Muslim apologist, Ahmed Deedat, made much of v6-8, 'But I am a worm, and no man' (cf. Job 25:6; Isaiah 41:14), claiming that Christ could not be God if He was described as 'a worm' (Josh McDowell and John Gilchrist vs. Ahmed Deedat, The Islam Debate, Campus Crusade, Here's Life Publishers, Inc., 1983). Deedat, and many other sceptics, deliberately misunderstand Scripture that lays emphasis on the humanity of the Son of Man, just as they also despise those that prove His deity. In this psalm, the worm is a symbol of extreme weakness and helplessness, something to be trodden down, unnoticed, and despised (v6): 'A reproach of men, and despised of the people.' Jesus had become a byword and a proverb to the scorners, so despised by the very people who once would have crowned Him that they now expressed their desire to have a murderer released instead of the Lord of Glory (Acts 3:14; cf.
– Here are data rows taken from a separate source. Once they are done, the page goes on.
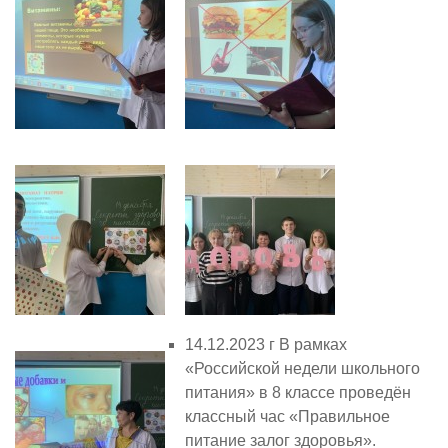
14.12.2023 г В рамках
«Российской недели школьного
питания» в 8 классе проведён
классный час «Правильное
питание залог здоровья».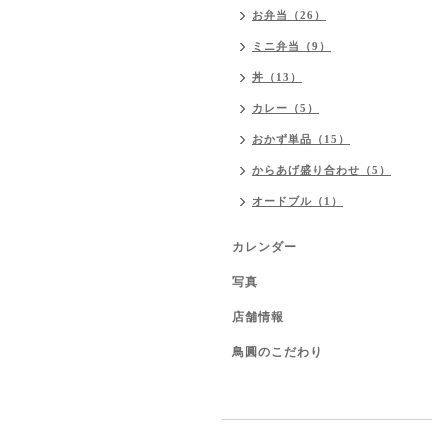
お弁当（26）
ミニ弁当（9）
丼（13）
カレー（5）
おかず単品（15）
からあげ盛り合わせ（5）
オードブル（1）
カレンダー
写真
店舗情報
鳥圓のこだわり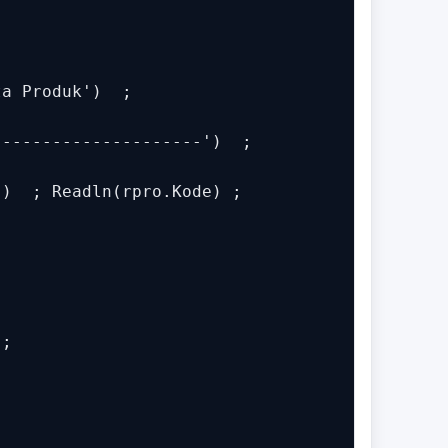
a Produk')  ;

--------------------')  ;

)  ; Readln(rpro.Kode) ;

;
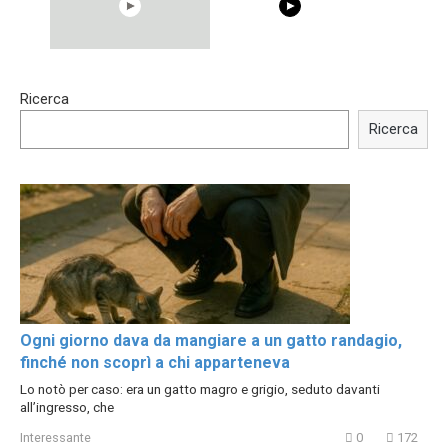
00:54
15:40
Ricerca
Shocking illusion - Pretty
Trying BOLLYWOOD
celebrities turn ugly!
Celebrities REAL MAKEUP
Ricerca
Hacks
Ogni giorno dava da mangiare a un gatto randagio,
finché non scoprì a chi apparteneva
Lo notò per caso: era un gatto magro e grigio, seduto davanti
all’ingresso, che
Interessante
0
172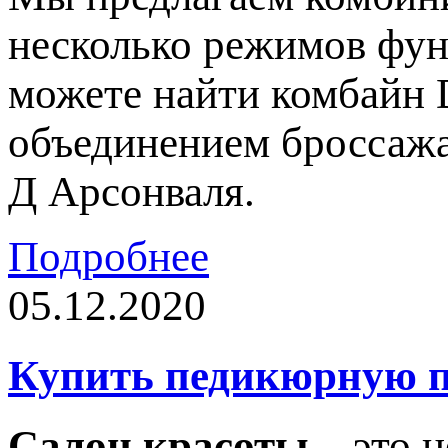
несколько режимов фун
можете найти комбайн 
объединением броссажа
Д Арсонваля.
Подробнее
05.12.2020
Купить педикюрную п
Салон красоты
– это н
Isaiah 49:7; 53:3; Matthew 27:39). 'All they that see me laugh me to scorn: they shoot out the lip, they shake the head' (v7) reveals the cruel mocking that was fulfilled in Luke 23:35. David was in desperate trouble of a vastly different nature when he penned these words, but the Messiah was dying in agony when He used those words from the cross, suffering the insults of the crowd (Matthew 27:39-41; Mark 15:29), chief priests, and the scribes and elders, for 'shoot out the lip' is an expression of derision and contempt, comparable to sticking out the tongue, and appears in these two Gospel accounts and is alluded to in a third (Luke 23:35).